Oscillant entre l’intime et l’inaccessible, l’objet n’a plus d’échelle mais est pensé en termes de proportions. Il s’établit un dialogue entre des masses et des vides contemplatifs, des formes et des contre-formes, l’oppression et la libération, un dialogue entre motifs énigmatiques et figures impossibles. Ici les décisions n’entrainent aucune conséquence prédictible, nous bouleversons les problématiques compositionnelles. Cet objet est une sorte d’improbabilité dynamique.
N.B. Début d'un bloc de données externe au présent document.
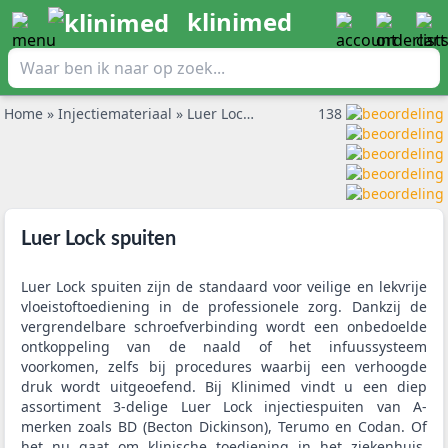
klinimed
Home
»
Injectiemateriaal
»
Luer Lock spuiten
138
Luer Lock spuiten
Luer Lock spuiten zijn de standaard voor veilige en lekvrije
vloeistoftoediening in de professionele zorg. Dankzij de
vergrendelbare schroefverbinding wordt een onbedoelde
ontkoppeling van de naald of het infuussysteem
voorkomen, zelfs bij procedures waarbij een verhoogde
druk wordt uitgeoefend. Bij Klinimed vindt u een diep
assortiment 3-delige Luer Lock injectiespuiten van A-
merken zoals BD (Becton Dickinson), Terumo en Codan. Of
het nu gaat om klinische toediening in het ziekenhuis,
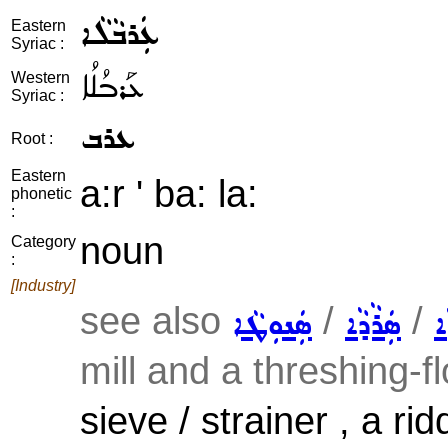
ܥܲܪܒܵܠܵܐ
Eastern
Syriac :
ܥܰܪܒܳܠܳܐ
Western
Syriac :
ܥܪܒ
Root :
Eastern
a:r ' ba: la:
phonetic
:
noun
Category
:
[Industry]
see also
/
/
ܐ
ܣܲܪܵܕܵܐ
ܣܲܢܘܼܛܵܐ
mill and a threshing-fl
sieve / strainer , a rid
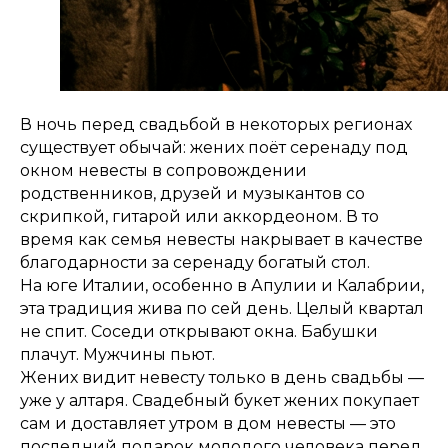
В ночь перед свадьбой в некоторых регионах
существует обычай: жених поёт серенаду под
окном невесты в сопровождении
родственников, друзей и музыкантов со
скрипкой, гитарой или аккордеоном. В то
время как семья невесты накрывает в качестве
благодарности за серенаду богатый стол.
На юге Италии, особенно в Апулии и Калабрии,
эта традиция жива по сей день. Целый квартал
не спит. Соседи открывают окна. Бабушки
плачут. Мужчины пьют.
Жених видит невесту только в день свадьбы —
уже у алтаря. Свадебный букет жених покупает
сам и доставляет утром в дом невесты — это
последний подарок молодого человека перед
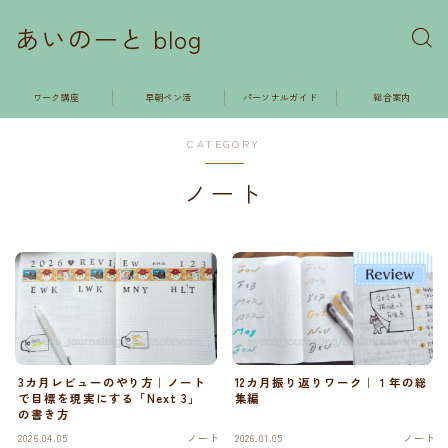
あいのーと blog
ワーク講座
早朝ペン活
パーソナルガイド
総合案内
CATEGORY
ノート
3カ月レビューのやり方｜ノート
12カ月振り返りワーク｜１年の総
で目標を現実にする「Next 3」
集編
の書き方
2026.04.05
ノート
2026.01.05
ノート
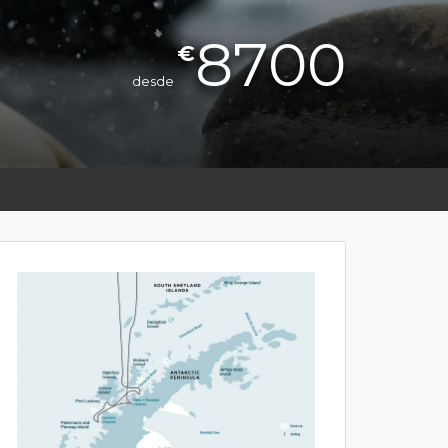
8700
€
desde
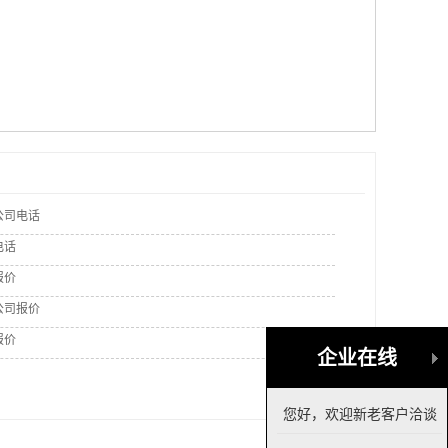
公司电话
电话
报价
公司报价
报价
企业在线
您好，欢迎新老客户洽谈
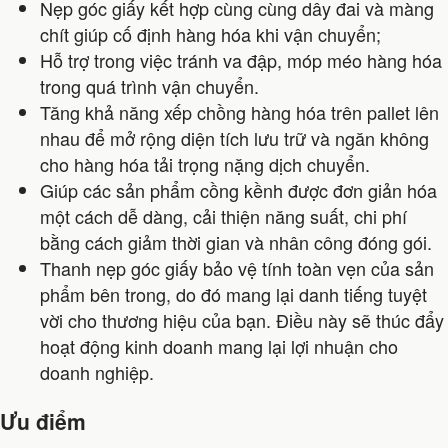
Nẹp góc giấy kết hợp cùng cùng dây đai và màng
chít giúp cố định hàng hóa khi vận chuyển;
Hỗ trợ trong việc tránh va đập, móp méo hàng hóa
trong quá trình vận chuyển.
Tăng khả năng xếp chồng hàng hóa trên pallet lên
nhau để mở rộng diện tích lưu trữ và ngăn không
cho hàng hóa tải trọng nặng dịch chuyển.
Giúp các sản phẩm cồng kềnh được đơn giản hóa
một cách dễ dàng, cải thiện năng suất, chi phí
bằng cách giảm thời gian và nhân công đóng gói.
Thanh nẹp góc giấy bảo vệ tính toàn vẹn của sản
phẩm bên trong, do đó mang lại danh tiếng tuyệt
vời cho thương hiệu của bạn. Điều này sẽ thúc đẩy
hoạt động kinh doanh mang lại lợi nhuận cho
doanh nghiệp.
Ưu điểm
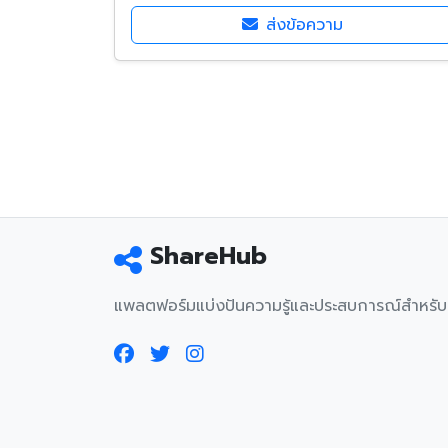
ส่งข้อความ
ShareHub
แพลตฟอร์มแบ่งปันความรู้และประสบการณ์สำหรั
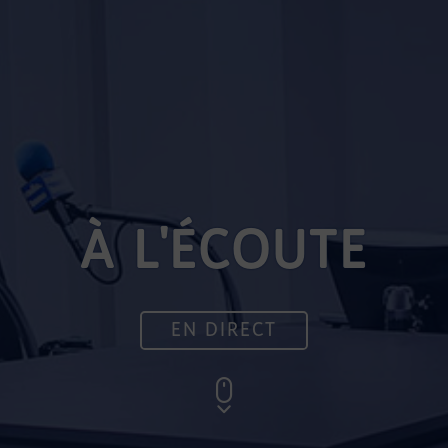
À L'ÉCOUTE
EN DIRECT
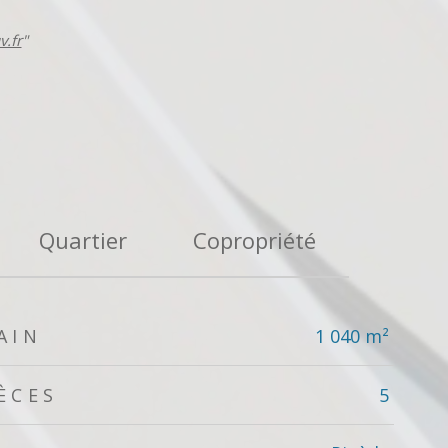
.fr
"
Quartier
Copropriété
AIN
1 040 m²
ÈCES
5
« C’EST LA QUESTION DU MESURABLE ET NON MESURABLE, LE SENTIMENT ET LE RÊVE NON PAS DE MESURE ET LE RÊVE DE CHACUN EST SINGULIER. » Silence et Lumière, Louis Kahn, 1996
TABLEAUX
série de 5 axonométries, 2 plans et 2 coupes 30x30cm, papier mat, sans échelle
Le projet s’accompagne d’une série de représentations concrétisant l’imaginaire exploré dans la maquette Objet N°3. Les coupes retranscrivent la complexité des espaces créés, à travers des tableaux au langage graphique surréel et énigmatique, où l’objet prend place dans des paysages désertés.
EXPLORATION VIDEO
film monté à partir d’images fixes animées, 6 minutes, montage sur Adobe Première Pro
Ce film explore l’intériorité de « l’Objet n°3 » sous forme de parcours, relevant volumes et lumières, tentant de retranscrire pas après pas les sensations et atmosphères successives, proposant ainsi une experience sensible et immersive.
EXPOSITION
rendu sous forme d’exposition, ENSAV, Février 2014
Le projet a été présenté sous forme d’exposition lors de la soutenance devant un jury professionnel. Nous avions imaginé et conçu une scénographie permettant de mettre en valeur les recherches théoriques et pratiques de notre travail, reprennant l’idée d’un parcours où le visiteur pouvait appréhender librement les différentes expérimentations.